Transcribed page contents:

++++++++++++++++++++

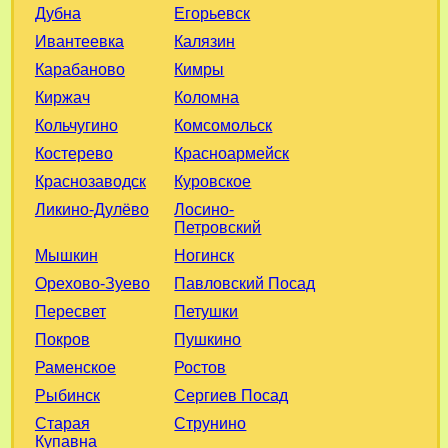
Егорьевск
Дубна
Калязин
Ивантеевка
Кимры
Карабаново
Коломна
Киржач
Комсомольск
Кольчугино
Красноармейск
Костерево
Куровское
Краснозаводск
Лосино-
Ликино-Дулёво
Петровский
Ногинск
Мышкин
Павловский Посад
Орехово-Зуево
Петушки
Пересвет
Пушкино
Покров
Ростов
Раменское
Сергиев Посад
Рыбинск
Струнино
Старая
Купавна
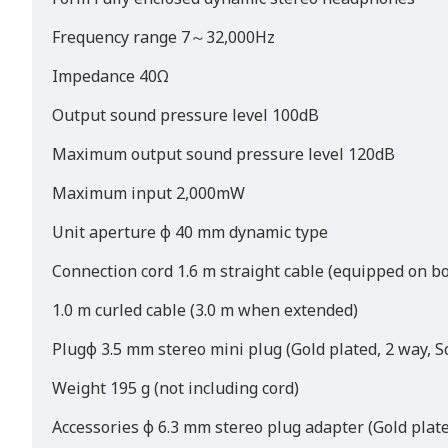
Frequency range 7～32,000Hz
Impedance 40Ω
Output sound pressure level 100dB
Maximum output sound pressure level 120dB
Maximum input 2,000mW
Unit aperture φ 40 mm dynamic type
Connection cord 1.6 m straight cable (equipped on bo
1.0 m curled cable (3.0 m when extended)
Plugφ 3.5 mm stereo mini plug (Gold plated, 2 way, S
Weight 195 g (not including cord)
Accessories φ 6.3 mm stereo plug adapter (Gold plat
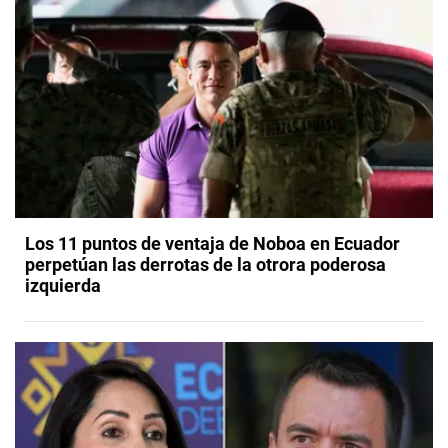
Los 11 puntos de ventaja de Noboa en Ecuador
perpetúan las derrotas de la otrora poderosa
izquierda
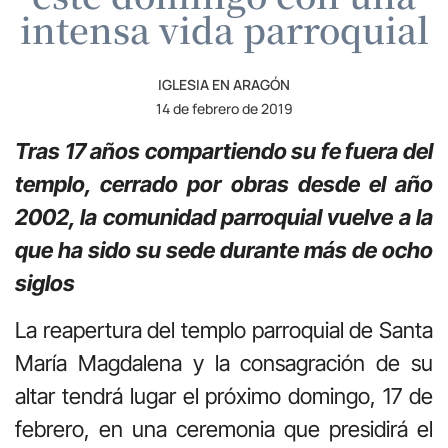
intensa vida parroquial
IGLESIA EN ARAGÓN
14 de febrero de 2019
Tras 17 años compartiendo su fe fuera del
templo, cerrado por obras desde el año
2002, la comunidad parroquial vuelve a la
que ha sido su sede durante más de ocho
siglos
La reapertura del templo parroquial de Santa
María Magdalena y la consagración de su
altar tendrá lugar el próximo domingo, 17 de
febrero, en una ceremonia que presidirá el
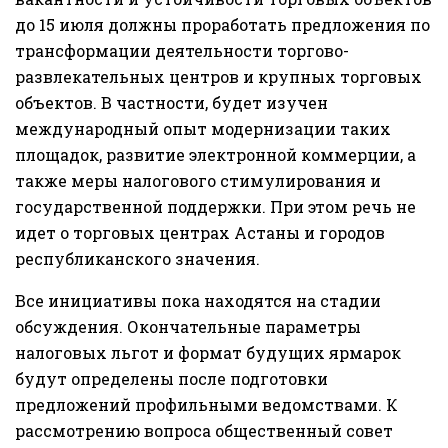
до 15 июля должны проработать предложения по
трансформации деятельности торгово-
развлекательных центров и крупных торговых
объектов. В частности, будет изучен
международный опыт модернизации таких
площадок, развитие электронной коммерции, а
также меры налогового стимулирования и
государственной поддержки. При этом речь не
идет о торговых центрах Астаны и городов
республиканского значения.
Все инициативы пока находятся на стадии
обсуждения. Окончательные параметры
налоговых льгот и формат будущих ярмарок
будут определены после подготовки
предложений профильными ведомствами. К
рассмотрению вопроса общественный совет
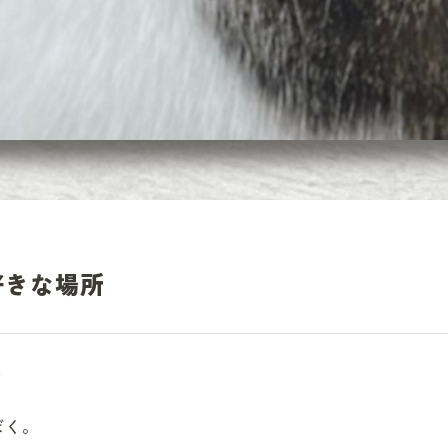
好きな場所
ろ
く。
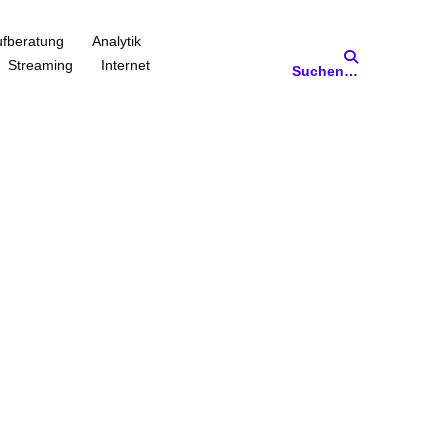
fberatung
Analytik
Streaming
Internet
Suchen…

++++++++++++++++++++

Reproduce every record above exactly, but leave out the pictures.

◆ **TASK OUTPUT**
Егорьевск
Дубна
Калязин
Ивантеевка
Кимры
Карабаново
Коломна
Киржач
Комсомольск
Кольчугино
Красноармейск
Костерево
Куровское
Краснозаводск
Лосино-
Ликино-Дулёво
Петровский
Ногинск
Мышкин
Павловский Посад
Орехово-Зуево
Петушки
Пересвет
Пушкино
Покров
Ростов
Раменское
Сергиев Посад
Рыбинск
Струнино
Старая
Купавна
Frequency range 7～32,000Hz
Impedance 40Ω
Output sound pressure level 100dB
Maximum output sound pressure level 120dB
Maximum input 2,000mW
Unit aperture φ 40 mm dynamic type
Connection cord 1.6 m straight cable (equipped on bo
1.0 m curled cable (3.0 m when extended)
Plugφ 3.5 mm stereo mini plug (Gold plated, 2 way, S
Weight 195 g (not including cord)
Accessories φ 6.3 mm stereo plug adapter (Gold plat
Los 11 puntos de ventaja de Noboa en Ecuador
perpetúan las derrotas de la otrora poderosa
izquierda
intensa vida parroquial
IGLESIA EN ARAGÓN
14 de febrero de 2019
Tras 17 años compartiendo su fe fuera del
templo, cerrado por obras desde el año
2002, la comunidad parroquial vuelve a la
que ha sido su sede durante más de ocho
siglos
La reapertura del templo parroquial de Santa
María Magdalena y la consagración de su
altar tendrá lugar el próximo domingo, 17 de
febrero, en una ceremonia que presidirá el
до 15 июля должны проработать предложения по
трансформации деятельности торгово-
развлекательных центров и крупных торговых
объектов. В частности, будет изучен
международный опыт модернизации таких
площадок, развитие электронной коммерции, а
также меры налогового стимулирования и
государственной поддержки. При этом речь не
идет о торговых центрах Астаны и городов
республиканского значения.
Все инициативы пока находятся на стадии
обсуждения. Окончательные параметры
налоговых льгот и формат будущих ярмарок
будут определены после подготовки
предложений профильными ведомствами. К
рассмотрению вопроса общественный совет
好きな場所
ろ
く。
fberatung
Analytik
Streaming
Internet
Suchen…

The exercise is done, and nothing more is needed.